Les juges bruxellois de la jeunesse lancent un cri d’alarme. Dans une carte blanche, ils expliquent être dans l’impossibilité de protéger les enfants en danger dont ils ont la charge. Actuellement, plus de 500 mineurs vivant une évidente situation de danger, devraient être éloignés de leur milieu familial et accueillis dans une institution. Mais les places d’hébergement manquent cruellement.
Mots-clés associés à cet article : Mineur , Tribunal de la jeunesse , Enfant , Maltraitance , Enfant en danger , Famille , Placement , Service d’aide à la jeunesse (SAJ) , Jeune , Jeunesse
S’adressant à la ministre en charge de l’aide à la jeunesse et aux responsables politiques, les juges ont écrit : « Nous refusons de porter la responsabilité de la maltraitance institutionnelle que ces enfants subissent en raison de solutions bricolées découlant du manque de place mises à leur disposition ».
Nous avons interrogé Michèle Meganck, cosignataire de la carte blanche, juge dirigeante de la section Jeunesse du Tribunal de première instance francophone de Bruxelles et vice-présidente du même Tribunal.
Questions-Justice (QJ) : Votre carte blanche évoque 513 enfants en danger ?
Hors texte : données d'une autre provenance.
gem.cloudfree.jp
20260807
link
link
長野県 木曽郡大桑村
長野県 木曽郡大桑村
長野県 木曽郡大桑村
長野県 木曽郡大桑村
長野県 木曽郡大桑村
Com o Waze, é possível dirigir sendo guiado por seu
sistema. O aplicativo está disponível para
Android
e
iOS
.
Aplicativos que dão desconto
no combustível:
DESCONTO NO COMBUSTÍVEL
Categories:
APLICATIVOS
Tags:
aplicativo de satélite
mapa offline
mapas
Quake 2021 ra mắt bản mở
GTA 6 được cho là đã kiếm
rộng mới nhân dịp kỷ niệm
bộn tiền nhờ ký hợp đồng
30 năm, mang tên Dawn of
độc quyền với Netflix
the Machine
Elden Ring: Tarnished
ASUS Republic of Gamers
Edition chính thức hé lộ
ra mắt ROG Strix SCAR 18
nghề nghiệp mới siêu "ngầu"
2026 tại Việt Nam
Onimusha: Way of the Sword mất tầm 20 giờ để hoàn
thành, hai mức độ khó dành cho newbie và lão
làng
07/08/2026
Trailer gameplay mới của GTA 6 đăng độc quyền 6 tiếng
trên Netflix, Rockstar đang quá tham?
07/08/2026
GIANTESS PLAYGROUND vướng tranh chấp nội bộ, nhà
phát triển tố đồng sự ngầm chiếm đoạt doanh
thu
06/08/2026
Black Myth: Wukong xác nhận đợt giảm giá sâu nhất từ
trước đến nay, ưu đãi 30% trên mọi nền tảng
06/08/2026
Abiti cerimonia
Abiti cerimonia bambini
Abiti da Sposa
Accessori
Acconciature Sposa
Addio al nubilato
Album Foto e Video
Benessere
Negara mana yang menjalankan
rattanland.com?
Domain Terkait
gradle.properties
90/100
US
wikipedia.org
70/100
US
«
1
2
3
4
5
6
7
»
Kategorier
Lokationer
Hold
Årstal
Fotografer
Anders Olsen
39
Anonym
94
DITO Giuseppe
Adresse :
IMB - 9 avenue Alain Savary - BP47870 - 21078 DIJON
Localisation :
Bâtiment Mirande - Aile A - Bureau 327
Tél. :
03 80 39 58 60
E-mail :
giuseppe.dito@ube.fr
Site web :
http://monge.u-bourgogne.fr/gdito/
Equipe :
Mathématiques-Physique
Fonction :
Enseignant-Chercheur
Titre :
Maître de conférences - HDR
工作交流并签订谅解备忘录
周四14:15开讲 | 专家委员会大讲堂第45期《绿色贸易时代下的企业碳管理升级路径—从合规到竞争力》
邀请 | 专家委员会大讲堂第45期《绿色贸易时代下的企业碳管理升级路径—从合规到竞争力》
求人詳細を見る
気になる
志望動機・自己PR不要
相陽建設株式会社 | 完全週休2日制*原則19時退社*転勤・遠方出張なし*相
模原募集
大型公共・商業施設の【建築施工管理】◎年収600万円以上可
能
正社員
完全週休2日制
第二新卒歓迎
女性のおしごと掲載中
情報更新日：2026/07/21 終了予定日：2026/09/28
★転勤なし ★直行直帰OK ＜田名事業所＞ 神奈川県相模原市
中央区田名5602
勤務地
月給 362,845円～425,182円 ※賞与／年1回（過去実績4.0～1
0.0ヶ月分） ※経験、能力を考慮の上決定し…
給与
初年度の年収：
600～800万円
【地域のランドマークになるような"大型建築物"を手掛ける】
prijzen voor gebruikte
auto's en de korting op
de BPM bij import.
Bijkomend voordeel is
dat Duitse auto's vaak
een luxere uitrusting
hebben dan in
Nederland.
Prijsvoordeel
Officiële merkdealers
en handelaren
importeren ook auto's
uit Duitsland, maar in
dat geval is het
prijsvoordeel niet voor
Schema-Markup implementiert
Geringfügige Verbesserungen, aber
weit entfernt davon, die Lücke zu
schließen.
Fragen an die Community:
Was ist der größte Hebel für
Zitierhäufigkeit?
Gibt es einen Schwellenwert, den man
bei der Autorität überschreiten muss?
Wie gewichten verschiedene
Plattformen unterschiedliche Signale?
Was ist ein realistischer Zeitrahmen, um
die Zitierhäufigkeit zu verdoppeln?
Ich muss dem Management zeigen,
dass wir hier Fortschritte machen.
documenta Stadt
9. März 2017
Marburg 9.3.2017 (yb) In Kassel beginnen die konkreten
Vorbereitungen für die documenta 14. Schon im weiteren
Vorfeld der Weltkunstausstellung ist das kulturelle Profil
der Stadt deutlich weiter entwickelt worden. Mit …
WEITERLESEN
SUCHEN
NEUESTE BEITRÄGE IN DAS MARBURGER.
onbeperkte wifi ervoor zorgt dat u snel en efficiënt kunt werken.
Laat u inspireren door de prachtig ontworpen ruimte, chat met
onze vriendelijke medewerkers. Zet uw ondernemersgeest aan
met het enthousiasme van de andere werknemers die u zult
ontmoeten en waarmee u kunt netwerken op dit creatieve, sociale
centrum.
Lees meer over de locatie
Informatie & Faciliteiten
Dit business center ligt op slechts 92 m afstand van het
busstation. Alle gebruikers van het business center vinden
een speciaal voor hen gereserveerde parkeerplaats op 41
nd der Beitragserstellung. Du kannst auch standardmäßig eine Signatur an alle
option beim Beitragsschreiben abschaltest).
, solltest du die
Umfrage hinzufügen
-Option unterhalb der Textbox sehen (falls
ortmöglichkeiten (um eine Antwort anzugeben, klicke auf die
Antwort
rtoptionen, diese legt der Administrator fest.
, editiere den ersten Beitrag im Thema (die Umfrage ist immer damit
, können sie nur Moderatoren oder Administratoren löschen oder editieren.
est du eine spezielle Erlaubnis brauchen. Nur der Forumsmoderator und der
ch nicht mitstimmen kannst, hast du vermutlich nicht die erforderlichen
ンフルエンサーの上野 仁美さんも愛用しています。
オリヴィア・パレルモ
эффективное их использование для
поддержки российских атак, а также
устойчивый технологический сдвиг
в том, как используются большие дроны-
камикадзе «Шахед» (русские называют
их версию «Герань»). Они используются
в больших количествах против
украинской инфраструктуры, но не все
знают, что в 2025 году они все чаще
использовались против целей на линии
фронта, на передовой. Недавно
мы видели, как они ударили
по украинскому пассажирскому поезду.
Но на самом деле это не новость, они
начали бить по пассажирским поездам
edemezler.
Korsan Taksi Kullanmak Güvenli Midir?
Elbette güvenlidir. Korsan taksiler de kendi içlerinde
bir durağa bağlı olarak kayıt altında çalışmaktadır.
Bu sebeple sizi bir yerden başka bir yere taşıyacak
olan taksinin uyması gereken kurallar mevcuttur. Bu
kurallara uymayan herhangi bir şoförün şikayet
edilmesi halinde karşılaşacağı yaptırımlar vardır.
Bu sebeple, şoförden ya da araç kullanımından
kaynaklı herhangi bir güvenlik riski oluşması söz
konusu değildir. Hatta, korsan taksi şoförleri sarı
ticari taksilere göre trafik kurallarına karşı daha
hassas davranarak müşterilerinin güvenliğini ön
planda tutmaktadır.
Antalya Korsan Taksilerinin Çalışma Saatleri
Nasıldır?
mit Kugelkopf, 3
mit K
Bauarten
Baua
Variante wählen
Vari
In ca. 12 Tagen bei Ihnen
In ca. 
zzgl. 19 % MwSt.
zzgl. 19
Michèle Meganck (M.M.) : Attention les juges de la jeunesse signataires de cette carte blanche donnent les chiffres qui concernent leur tribunal, donc à Bruxelles. Il existe bien d’autres mineurs en danger ne dépendant pas du tribunal de la jeunesse mais du Service d’aide à la jeunesse (SAJ) ou des Services de protection de la jeunesse (SPJ) de Wallonie. Précisons encore que nous parlons uniquement d’enfants en danger et non pas d’enfants en difficulté, le mot « danger » est important !
QJ : Un enfant en danger arrive au tribunal de la jeunesse…
M.M. : Quand un enfant arrive au tribunal, il y a déjà eu d’autres intervenants avant nous, nous arrivons les derniers. Le réseau de première ligne intervient d’abord pour des enfants qui disent eux-mêmes qu’ils ne vont pas bien ou qui le manifestent quand ils sont plus petits, des enfants identifiés par un hôpital, une école, une maison de quartier. Mais cette première ligne n’a pas été efficace, personne n‘a pu trouver une solution. Alors est arrivée l’aide spécialisée mais celle-ci n’intervient que sur base volontaire, c’est le Service d’aide à la jeunesse. Quand l’aide est refusée, par les parents, par le mineur… et que le SAJ arrive à la conclusion que l’enfant est en danger et l’aide volontaire impossible, il s’adresse au Procureur du Roi et demande la judiciarisation de cette situation, c’est-à-dire la prise en charge par la Justice. Et c’est ainsi qu’on arrive au tribunal.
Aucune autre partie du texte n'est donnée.